Koningspaar spreekt bewoners oud-plantagedorp Johanna Margaretha
In dit artikel:
Koning Willem-Alexander en koningin Máxima zijn tijdens een boottocht over de Surinaamse rivier de Crommewijne aangelegd bij Johanna Margaretha, een voormalig plantagedorp met ongeveer honderd woningen. Daar spraken zij met bewoners en bezoekers van het nabijgelegen educatiecentrum Frederiksdorp, waar lokaal erfgoed wordt gedeeld en uitgelicht.
Een van de gesprekspartners was winkelier Robby Jwelal (69), eigenaar van supermarkt Robby; zijn naam siert ook een restaurant en een appartement in het dorp. Jwelal vertelde dat hij daarnaast 15 hectare land heeft, vee houdt (koeien, geiten, schapen, eenden) en wat landbouw bedrijft. De winkel gaat al generaties binnen zijn familie: hij nam hem over van zijn vader, die hem weer van diens vader had gekregen.
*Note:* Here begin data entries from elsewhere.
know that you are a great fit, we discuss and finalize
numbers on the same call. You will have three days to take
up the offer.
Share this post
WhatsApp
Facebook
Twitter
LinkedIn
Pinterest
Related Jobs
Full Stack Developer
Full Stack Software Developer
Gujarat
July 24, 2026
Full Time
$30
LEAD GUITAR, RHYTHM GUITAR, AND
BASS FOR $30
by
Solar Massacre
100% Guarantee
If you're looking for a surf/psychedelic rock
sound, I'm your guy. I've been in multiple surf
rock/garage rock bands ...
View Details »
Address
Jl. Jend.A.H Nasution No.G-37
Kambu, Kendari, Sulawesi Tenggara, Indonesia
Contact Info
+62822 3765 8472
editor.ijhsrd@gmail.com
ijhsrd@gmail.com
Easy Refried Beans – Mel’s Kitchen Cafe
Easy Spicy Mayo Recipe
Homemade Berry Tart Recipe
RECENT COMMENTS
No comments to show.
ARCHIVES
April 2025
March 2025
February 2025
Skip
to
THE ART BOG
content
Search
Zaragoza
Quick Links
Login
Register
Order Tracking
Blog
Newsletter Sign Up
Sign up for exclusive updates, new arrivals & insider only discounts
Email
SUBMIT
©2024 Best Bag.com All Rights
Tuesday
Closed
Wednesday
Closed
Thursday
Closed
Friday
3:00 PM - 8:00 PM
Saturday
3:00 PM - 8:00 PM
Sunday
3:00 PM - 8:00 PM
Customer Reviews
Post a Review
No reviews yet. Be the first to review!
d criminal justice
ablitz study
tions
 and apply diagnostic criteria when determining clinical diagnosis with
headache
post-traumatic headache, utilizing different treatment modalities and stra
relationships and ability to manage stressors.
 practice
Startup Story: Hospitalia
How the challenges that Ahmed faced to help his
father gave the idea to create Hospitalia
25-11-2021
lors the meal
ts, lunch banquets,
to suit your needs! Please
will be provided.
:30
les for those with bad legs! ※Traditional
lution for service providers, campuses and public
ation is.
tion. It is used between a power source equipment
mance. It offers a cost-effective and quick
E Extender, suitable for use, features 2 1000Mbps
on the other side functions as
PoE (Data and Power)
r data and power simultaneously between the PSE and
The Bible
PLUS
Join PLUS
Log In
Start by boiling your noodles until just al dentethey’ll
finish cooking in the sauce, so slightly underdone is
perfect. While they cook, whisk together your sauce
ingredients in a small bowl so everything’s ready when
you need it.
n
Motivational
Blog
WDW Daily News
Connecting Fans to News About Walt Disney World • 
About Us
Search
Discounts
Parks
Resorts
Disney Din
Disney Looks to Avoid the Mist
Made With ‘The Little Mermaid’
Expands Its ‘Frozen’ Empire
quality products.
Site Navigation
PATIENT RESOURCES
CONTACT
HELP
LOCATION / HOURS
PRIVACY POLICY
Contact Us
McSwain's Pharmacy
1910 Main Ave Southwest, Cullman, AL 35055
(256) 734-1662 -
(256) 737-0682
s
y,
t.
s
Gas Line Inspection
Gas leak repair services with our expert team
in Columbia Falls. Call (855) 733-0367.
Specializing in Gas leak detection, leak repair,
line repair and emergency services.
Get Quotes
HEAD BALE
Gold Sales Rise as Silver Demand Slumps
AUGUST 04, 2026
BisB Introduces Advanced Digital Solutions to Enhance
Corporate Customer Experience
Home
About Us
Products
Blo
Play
De familiegeschiedenis weerspiegelt bredere migratiepatronen: Jwelals overgrootvader kwam als contractarbeider uit India naar Suriname en werkte op een plantage in het district Crommewijne; hij had ook een winkel en een rijstmolen. Over de precieze behandeling van contractarbeiders op die plantages gaf Jwelal aan dat daar in de familie niet over is gesproken.
De komst van het koningspaar veranderde het rustige dorp tijdelijk in een levendige plek; Jwelal zei zich overweldigd te voelen en poseerde samen met zijn vrouw en het koningspaar achter de toonbank. Zijn levensmotto, doorgegeven door zijn vader — “waar een wil is, is een weg” en “wat je vandaag kunt doen, doe het direct” — illustreert zijn trots en ondernemingszin.